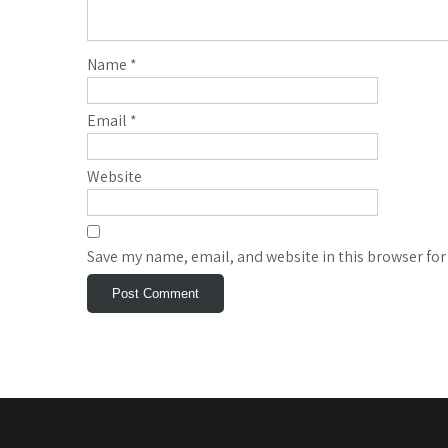
Name
*
Email
*
Website
Save my name, email, and website in this browser for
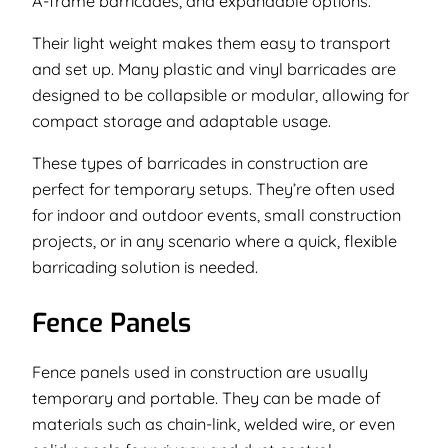
A-frame barricades, and expandable options.
Their light weight makes them easy to transport
and set up. Many plastic and vinyl barricades are
designed to be collapsible or modular, allowing for
compact storage and adaptable usage.
These types of barricades in construction are
perfect for temporary setups. They’re often used
for indoor and outdoor events, small construction
projects, or in any scenario where a quick, flexible
barricading solution is needed.
Fence Panels
Fence panels used in construction are usually
temporary and portable. They can be made of
materials such as chain-link, welded wire, or even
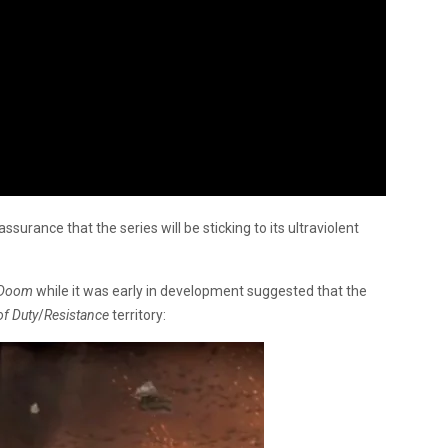
assurance that the series will be sticking to its ultraviolent
Doom
while it was early in development suggested that the
of Duty
/
Resistance
territory:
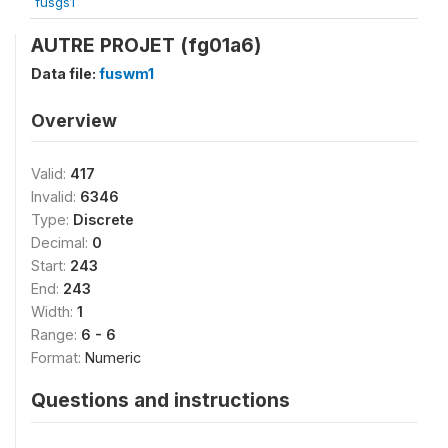
fusgs1
AUTRE PROJET (fg01a6)
Data file:
fuswm1
Overview
Valid:
417
Invalid:
6346
Type:
Discrete
Decimal:
0
Start:
243
End:
243
Width:
1
Range:
6 - 6
Format:
Numeric
Questions and instructions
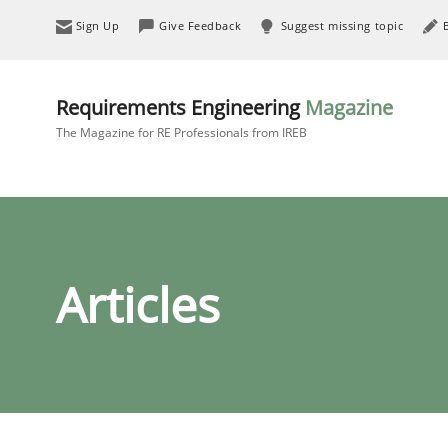
Sign Up
Give Feedback
Suggest missing topic
Requirements Engineering
Magazine
The Magazine for RE Professionals from IREB
Articles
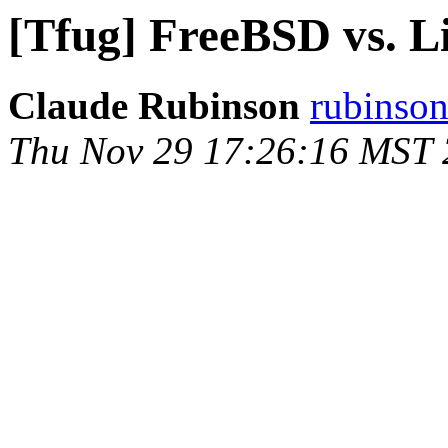
[Tfug] FreeBSD vs. L
Claude Rubinson
rubinson
Thu Nov 29 17:26:16 MST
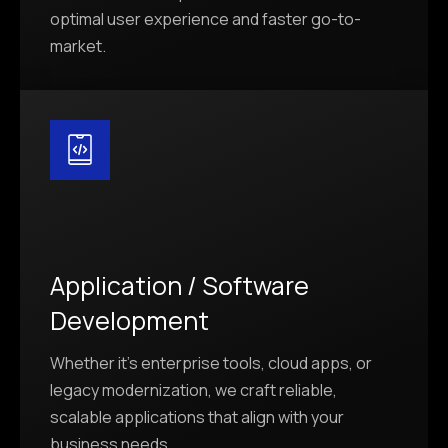
optimal user experience and faster go-to-
market.
Application / Software
Development
Whether it’s enterprise tools, cloud apps, or
legacy modernization, we craft reliable,
scalable applications that align with your
business needs.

• [Work to complete]: Skipping any pictures, copy the line that holds "Suggest missing topic" and each line after it through the last line of the records, unchanged, and no other lines.

• [Solution]:
Suggest missing topic
Requirements Engineering
Magazine
The Magazine for RE Professionals from IREB
Articles
[Tfug] FreeBSD vs. L
Claude Rubinson
rubinson
Thu Nov 29 17:26:16 MST
optimal user experience and faster go-to-
market.
Application / Software
Development
Whether it’s enterprise tools, cloud apps, or
legacy modernization, we craft reliable,
scalable applications that align with your
business needs.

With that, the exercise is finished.